Lloyd intelligence report has revealed that between 2009 and 2011 over 4,000 vessels destined for Nigeria berthed in Cotonou and Lome offshore with petroleum products, thereby creating an illegal transshipment trade from mother vessels to smaller vessels that freighted the products to Nigeria waters.
Consequently, Nigeria is said to be losing so much in revenue accruing from the neglected opportunities. The Nigeria Shipowners Association (NISA) has concurred with Mr. Olisa Agbakoba, SAN that Nigeria can generate
N16 trillion Naira annually from maritime industry trade opportunities.
On how the Navy has allegedly aided the revenue leakage, the Nigerian Ports Authority (NPA) in memo dated December 12th, 2011, addressed to the Chief of Naval Staff, with the title: Areas Approved for Ship-To-Ship (STS) and Ship-To-Rig (STR) Operations, designated areas or zones for offshore operations in the nation’s waters, asking the Navy to carry out enforcement with Messrs Mike Lily Marine Limited appointed to monitor operations and conduct surveillance at port anchorage.
According to the memo, signed by the then Acting General Manager, Security, Mr. J. M. Tahir, “Be informed that as part of measures to checkmate illegal marine related activities on our waters and block revenue leakages, all ship-to-ship and ship to Rig tanker transfer operation shall be performed within Nigerian offshore and should be carried out within the following designated areas”. These are: Lagos offshore: 060 – 19.531’N 0030 – 43.296’E; 060 – 18.613’N 0030 – 58.807’E; 060 – 10.439’N 0040 – 17.439’E; 050 – 53.992’N 0040 – 17.439’E; 050 – 53.892’N 0030 – 40.175’E; 060 – 09. 979’N 0030 – 45.315’E
The Escravos offshore with an area coverage of 116M2 has
050 – 33.000’N 0040 – 33.000E; 050 – 22.000’N 0040 – 54.000’E; 050 – 06. 000’N 0040 – 55.000’E; 050 – 05.000’N 0040 – 36.000’E
Bonny/Calabar offshore with an area coverage of 92.2NM2 has
040 – 0.5.565’N 0060 – 30.156’E; 040 – 05.473’N 0070 – 13.021’E; 030 – 55.057’N 0070 – 13.296’E; 040 – 55.057’N 0060 – 30.066’E
Reacting to this, the Director-General of Capt. Niyi Labinjo- led NISA, Engr. Oliver Ogbuagu who was an executive director in the Nigerian Maritime Administration and Safety Agency (NIMASA), stated that the Navy was part of the committee set up to act and enforce the STS zoning.
“This document was sent to the Nigerian Navy and they acknowledged that they will implement it. What this means is that the Federal Government has asked the Navy to take steps for this STS Zone implementation so that all these vessels will stop going to Cotonou and Lome and come to Nigeria”, Ogbuagu asserted.

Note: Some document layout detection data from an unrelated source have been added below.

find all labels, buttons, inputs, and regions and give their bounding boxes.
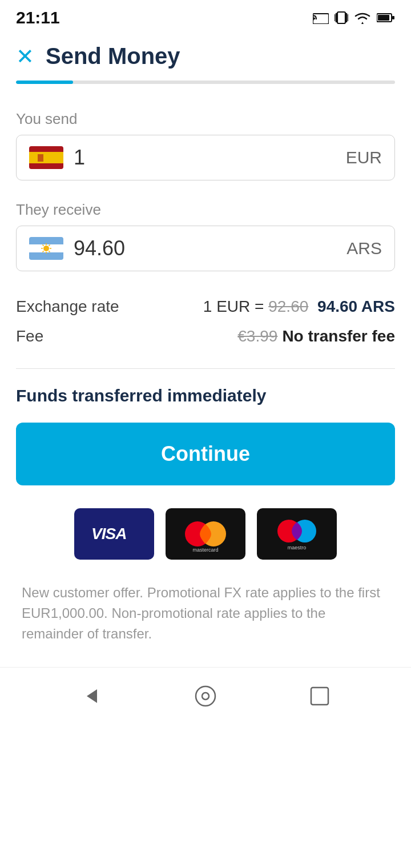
exchange-rate-value: 1 EUR = 92.60 94.60 ARS	[203, 298, 395, 316]
bottom-nav	[0, 667, 411, 730]
you-send-label: You send	[16, 110, 395, 128]
you-send-currency: EUR	[346, 148, 382, 167]
progress-track	[16, 81, 395, 84]
continue-button[interactable]: Continue	[16, 423, 395, 485]
they-receive-amount[interactable]: 94.60	[74, 236, 346, 260]
fee-value: €3.99No transfer fee	[237, 327, 395, 345]
you-send-box[interactable]: 1 EUR	[16, 135, 395, 180]
they-receive-box[interactable]: 94.60 ARS	[16, 226, 395, 271]
maestro-logo: maestro	[257, 508, 337, 560]
status-time: 21:11	[16, 8, 60, 27]
battery-icon	[377, 13, 395, 23]
svg-point-32	[196, 686, 215, 706]
you-send-amount[interactable]: 1	[74, 146, 346, 170]
fee-old: €3.99	[237, 327, 277, 345]
payment-methods: VISA mastercard maestro	[16, 508, 395, 560]
svg-rect-0	[313, 14, 329, 24]
spain-flag	[29, 146, 63, 169]
status-bar: 21:11	[0, 0, 411, 33]
fee-label: Fee	[16, 327, 43, 345]
progress-fill	[16, 81, 73, 84]
exchange-rate-label: Exchange rate	[16, 298, 119, 316]
svg-rect-8	[378, 15, 389, 21]
progress-bar-container	[0, 75, 411, 95]
svg-point-15	[43, 246, 49, 251]
svg-rect-9	[392, 16, 394, 19]
wifi-icon	[354, 11, 371, 24]
exchange-rate-new: 94.60 ARS	[313, 298, 395, 315]
disclaimer: New customer offer. Promotional FX rate …	[16, 582, 395, 644]
transfer-info: Funds transferred immediately	[16, 386, 395, 405]
they-receive-currency: ARS	[346, 239, 382, 258]
svg-text:mastercard: mastercard	[192, 547, 218, 553]
svg-rect-11	[29, 152, 63, 163]
home-button[interactable]	[188, 679, 223, 713]
exchange-rate-old: 92.60	[268, 298, 308, 315]
exchange-rate-row: Exchange rate 1 EUR = 92.60 94.60 ARS	[16, 292, 395, 322]
they-receive-label: They receive	[16, 201, 395, 219]
fee-row: Fee €3.99No transfer fee	[16, 322, 395, 351]
exchange-rate-prefix: 1 EUR =	[203, 298, 268, 315]
svg-text:VISA: VISA	[91, 525, 126, 542]
main-content: You send 1 EUR They receive	[0, 95, 411, 644]
vibrate-icon	[335, 10, 348, 25]
cast-icon	[313, 11, 329, 24]
divider	[16, 368, 395, 369]
svg-point-33	[202, 693, 209, 700]
visa-logo: VISA	[74, 508, 154, 560]
fee-new: No transfer fee	[282, 327, 395, 345]
svg-rect-12	[38, 154, 43, 162]
mastercard-logo: mastercard	[166, 508, 245, 560]
page-title: Send Money	[46, 43, 180, 69]
svg-text:maestro: maestro	[288, 545, 307, 550]
back-button[interactable]	[74, 679, 108, 713]
argentina-flag	[29, 237, 63, 260]
svg-marker-31	[87, 689, 97, 703]
svg-point-1	[313, 18, 314, 21]
recent-apps-button[interactable]	[303, 679, 337, 713]
info-section: Exchange rate 1 EUR = 92.60 94.60 ARS Fe…	[16, 292, 395, 351]
header: ✕ Send Money	[0, 33, 411, 75]
svg-rect-34	[311, 688, 328, 705]
close-button[interactable]: ✕	[16, 46, 34, 67]
status-icons	[313, 10, 395, 25]
svg-rect-2	[337, 12, 345, 23]
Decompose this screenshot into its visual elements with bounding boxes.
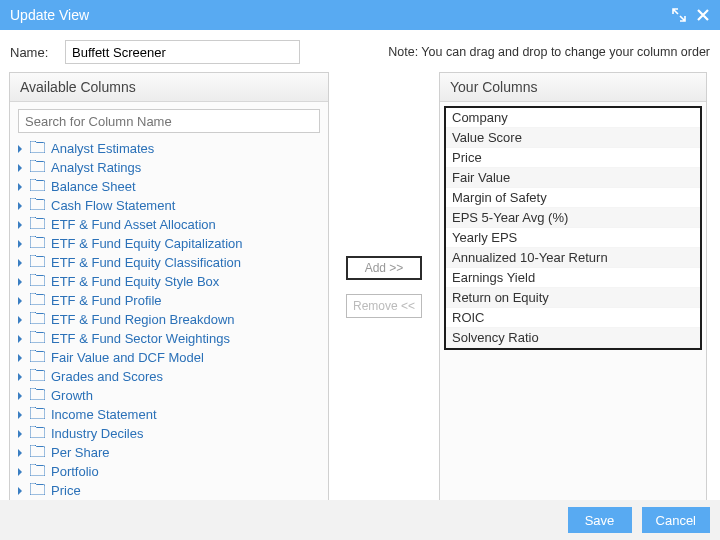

“NIMASA at this point is supposed to ensure that there is no more STS in offshore Cotonou for products destined to Nigeria because that is what can give Nigerian Shipowners Jobs, if they litter in our waters instead of Cotonou. NIMASA is supposed to ensure that when a ship is sea- worthy no vessel that enters Nigeria’s water can stop the certified ship from littering it. It is an obligation, that is, what they are there for. So for anybody to say that Nigerians are operating rusty buckets, the person needs to be examined,” he added.
Justifying the huge losses Nigeria is making as a result of neglect in marine trade, Labinjo who also noted that the economy incures a monthly
N5 billion loss in the sector said: “Nigeria is at the centre of the world. Nigeria is at the centre of transatlantic trade. From the east in the Asia when a ship takes bunker from the west and they are going to the east, by the time they get to Nigeria, the bunker will be finished so as they approach Nigeria, they will be looking for where to bunker”.
However, the image maker of the Nigeria Navy could not be reached at the time of the report.